- _Stored items_
━━━━━━━━━━━━━━━━

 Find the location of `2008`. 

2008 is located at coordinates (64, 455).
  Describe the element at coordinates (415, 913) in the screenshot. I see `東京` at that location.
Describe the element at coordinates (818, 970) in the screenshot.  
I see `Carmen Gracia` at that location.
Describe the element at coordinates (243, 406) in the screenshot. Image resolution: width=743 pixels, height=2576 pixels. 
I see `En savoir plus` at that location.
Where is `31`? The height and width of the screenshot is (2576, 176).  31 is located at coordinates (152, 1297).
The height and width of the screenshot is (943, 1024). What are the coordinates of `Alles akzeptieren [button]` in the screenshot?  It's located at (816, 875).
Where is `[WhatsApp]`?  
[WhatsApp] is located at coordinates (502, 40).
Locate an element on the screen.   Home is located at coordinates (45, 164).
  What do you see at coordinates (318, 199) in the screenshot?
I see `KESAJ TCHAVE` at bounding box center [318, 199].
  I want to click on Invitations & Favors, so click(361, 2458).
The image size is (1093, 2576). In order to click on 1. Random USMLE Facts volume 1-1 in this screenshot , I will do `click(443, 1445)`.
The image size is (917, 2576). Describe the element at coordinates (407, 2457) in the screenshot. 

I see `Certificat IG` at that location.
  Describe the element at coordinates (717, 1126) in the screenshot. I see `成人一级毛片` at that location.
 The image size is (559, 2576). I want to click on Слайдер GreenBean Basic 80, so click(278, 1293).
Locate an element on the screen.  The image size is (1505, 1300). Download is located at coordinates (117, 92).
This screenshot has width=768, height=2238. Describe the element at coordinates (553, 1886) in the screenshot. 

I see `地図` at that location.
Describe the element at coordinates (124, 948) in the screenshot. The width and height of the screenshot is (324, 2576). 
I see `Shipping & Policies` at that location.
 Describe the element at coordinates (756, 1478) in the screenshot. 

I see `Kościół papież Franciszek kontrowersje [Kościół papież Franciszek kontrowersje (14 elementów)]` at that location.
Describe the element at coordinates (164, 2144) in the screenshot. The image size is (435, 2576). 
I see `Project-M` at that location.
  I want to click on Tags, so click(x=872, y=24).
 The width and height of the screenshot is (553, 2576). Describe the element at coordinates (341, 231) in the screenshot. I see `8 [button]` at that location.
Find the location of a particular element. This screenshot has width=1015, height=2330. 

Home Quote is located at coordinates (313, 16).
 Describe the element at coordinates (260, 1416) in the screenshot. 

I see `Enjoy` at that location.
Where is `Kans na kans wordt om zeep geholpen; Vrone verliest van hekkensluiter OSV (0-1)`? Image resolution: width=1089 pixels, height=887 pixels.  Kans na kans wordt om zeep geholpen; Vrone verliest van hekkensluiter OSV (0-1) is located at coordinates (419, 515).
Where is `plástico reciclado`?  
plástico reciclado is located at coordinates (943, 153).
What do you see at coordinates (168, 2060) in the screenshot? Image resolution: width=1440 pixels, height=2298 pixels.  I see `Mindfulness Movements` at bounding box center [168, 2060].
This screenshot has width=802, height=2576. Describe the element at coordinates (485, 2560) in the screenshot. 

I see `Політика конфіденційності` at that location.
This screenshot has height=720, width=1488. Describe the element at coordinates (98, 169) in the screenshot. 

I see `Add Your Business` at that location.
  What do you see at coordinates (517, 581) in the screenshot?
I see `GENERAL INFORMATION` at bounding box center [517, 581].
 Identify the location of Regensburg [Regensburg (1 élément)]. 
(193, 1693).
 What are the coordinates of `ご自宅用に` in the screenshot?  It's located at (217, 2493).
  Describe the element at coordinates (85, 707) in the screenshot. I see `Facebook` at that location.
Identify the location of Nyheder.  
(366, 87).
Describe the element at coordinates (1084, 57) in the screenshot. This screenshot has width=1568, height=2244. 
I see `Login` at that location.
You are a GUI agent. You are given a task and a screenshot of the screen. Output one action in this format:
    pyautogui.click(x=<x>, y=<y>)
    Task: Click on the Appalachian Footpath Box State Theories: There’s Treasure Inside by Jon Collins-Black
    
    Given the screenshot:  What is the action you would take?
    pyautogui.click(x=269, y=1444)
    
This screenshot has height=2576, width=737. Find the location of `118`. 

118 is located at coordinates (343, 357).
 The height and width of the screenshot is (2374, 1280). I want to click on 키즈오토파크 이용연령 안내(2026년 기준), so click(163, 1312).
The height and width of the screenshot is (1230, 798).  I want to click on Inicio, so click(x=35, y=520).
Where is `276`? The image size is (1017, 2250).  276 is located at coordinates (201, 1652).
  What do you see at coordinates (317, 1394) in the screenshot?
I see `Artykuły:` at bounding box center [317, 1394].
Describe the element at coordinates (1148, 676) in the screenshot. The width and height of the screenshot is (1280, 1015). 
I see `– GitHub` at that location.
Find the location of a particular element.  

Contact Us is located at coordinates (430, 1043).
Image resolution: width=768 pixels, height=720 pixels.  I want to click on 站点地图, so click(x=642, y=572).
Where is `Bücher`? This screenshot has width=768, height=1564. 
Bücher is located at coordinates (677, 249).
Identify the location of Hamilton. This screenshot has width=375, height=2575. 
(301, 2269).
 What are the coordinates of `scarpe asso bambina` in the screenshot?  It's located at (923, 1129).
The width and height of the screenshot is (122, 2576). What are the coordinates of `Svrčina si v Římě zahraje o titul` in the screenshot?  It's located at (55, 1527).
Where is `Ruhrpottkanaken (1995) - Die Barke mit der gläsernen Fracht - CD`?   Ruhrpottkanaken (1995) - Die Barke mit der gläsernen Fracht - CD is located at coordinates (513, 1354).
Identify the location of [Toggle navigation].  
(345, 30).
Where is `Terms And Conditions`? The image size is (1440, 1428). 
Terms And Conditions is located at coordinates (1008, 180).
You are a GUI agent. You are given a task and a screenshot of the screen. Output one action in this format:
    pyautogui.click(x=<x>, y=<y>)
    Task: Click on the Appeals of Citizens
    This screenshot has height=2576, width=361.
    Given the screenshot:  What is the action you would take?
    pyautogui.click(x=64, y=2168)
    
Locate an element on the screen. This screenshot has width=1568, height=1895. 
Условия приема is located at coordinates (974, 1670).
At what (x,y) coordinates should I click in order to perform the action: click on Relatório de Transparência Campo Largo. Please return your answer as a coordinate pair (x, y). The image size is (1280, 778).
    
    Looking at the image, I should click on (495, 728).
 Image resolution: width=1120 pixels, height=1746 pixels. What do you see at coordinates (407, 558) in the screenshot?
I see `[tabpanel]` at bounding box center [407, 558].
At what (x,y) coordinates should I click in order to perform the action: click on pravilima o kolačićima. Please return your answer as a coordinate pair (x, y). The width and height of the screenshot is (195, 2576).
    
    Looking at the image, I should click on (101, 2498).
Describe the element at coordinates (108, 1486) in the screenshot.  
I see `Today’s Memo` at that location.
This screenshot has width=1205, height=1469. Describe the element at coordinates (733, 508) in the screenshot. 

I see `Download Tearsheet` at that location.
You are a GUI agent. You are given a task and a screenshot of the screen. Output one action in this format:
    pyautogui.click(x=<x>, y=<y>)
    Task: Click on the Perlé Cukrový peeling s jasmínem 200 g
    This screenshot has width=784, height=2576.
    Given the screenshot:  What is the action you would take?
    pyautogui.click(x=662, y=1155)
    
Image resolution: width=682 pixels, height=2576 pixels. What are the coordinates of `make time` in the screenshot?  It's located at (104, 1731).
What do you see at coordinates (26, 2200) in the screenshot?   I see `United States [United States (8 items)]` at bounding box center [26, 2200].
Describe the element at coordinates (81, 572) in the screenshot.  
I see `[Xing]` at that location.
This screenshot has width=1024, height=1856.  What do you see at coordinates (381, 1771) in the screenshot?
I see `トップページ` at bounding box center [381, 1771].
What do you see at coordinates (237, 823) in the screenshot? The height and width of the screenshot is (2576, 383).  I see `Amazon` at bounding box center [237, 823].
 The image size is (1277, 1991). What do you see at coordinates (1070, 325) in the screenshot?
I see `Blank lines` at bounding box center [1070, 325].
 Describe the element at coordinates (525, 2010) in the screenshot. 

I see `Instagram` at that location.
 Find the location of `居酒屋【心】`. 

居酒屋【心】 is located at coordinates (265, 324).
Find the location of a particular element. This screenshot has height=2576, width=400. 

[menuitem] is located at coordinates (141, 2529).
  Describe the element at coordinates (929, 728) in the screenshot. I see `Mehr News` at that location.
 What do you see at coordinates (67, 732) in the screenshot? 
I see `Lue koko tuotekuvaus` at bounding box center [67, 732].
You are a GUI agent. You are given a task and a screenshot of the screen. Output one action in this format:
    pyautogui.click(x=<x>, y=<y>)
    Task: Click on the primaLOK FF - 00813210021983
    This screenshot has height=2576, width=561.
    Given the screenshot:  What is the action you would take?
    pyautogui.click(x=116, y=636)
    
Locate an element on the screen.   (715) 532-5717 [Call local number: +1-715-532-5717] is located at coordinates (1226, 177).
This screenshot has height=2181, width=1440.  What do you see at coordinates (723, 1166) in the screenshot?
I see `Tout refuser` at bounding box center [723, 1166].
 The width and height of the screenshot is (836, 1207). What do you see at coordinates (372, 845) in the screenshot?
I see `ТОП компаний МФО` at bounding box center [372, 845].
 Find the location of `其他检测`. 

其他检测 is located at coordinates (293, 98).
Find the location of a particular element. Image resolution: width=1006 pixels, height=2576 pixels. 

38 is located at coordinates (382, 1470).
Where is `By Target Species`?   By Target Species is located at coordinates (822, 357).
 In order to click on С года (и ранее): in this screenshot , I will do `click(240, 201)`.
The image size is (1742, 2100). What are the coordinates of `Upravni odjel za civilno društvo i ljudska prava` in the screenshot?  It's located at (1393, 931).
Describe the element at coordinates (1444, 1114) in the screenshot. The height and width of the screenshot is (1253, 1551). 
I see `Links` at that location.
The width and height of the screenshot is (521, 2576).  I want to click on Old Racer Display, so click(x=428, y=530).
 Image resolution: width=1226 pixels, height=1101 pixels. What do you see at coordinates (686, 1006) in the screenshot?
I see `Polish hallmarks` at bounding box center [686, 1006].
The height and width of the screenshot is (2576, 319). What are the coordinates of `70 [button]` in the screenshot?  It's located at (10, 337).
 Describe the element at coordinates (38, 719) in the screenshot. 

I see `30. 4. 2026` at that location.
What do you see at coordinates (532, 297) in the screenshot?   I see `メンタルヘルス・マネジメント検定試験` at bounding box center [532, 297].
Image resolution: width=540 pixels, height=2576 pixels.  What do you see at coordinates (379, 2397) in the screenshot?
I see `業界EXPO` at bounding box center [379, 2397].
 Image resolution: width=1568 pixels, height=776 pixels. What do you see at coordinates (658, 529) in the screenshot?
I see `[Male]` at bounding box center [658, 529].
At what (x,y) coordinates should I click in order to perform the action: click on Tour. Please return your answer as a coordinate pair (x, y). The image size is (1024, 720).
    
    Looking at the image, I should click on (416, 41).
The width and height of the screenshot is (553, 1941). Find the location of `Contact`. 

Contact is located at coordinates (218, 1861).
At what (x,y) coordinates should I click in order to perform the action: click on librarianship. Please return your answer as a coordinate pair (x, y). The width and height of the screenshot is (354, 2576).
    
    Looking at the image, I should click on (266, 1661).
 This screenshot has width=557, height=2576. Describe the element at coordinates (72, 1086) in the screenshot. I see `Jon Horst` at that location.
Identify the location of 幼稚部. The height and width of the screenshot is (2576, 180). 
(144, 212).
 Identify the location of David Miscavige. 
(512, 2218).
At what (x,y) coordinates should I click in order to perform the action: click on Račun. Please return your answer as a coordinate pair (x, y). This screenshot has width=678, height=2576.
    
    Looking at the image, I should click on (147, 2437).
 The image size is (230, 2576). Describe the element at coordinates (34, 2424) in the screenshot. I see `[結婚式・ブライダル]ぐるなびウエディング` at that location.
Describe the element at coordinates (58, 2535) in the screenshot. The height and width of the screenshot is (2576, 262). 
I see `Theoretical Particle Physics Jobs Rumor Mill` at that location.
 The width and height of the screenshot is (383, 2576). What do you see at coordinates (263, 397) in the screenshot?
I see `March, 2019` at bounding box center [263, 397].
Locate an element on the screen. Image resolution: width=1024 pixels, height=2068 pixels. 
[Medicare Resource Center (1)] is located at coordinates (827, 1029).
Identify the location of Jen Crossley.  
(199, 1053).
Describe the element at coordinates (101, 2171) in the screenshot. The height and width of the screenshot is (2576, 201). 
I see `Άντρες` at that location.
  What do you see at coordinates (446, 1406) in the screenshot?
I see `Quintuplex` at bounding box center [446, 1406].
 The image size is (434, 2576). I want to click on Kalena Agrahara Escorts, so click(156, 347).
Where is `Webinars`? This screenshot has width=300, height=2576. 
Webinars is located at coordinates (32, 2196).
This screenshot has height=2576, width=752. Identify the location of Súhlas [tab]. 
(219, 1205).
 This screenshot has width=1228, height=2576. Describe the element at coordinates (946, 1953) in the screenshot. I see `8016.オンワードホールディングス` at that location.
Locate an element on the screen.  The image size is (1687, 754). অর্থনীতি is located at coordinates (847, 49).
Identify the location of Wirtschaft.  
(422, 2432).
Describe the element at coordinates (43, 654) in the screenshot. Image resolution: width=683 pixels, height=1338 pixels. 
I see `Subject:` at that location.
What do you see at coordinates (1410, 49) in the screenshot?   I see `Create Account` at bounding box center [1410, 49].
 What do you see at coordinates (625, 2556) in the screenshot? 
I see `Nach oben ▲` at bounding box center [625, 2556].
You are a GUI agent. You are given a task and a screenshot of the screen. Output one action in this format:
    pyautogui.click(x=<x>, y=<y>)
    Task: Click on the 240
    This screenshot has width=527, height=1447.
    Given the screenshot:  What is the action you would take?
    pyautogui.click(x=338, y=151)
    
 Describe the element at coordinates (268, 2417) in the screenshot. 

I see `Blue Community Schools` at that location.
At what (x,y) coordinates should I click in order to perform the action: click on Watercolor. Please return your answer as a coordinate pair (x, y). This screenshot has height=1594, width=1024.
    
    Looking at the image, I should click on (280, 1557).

━━━━━━━━━━━━━━━━

- _ACTIVITY_
Taking the records above as a whole, work out how many of their lines hold the word "will". The reply should be that number alone.

- _EXPECTED ANSWER_
2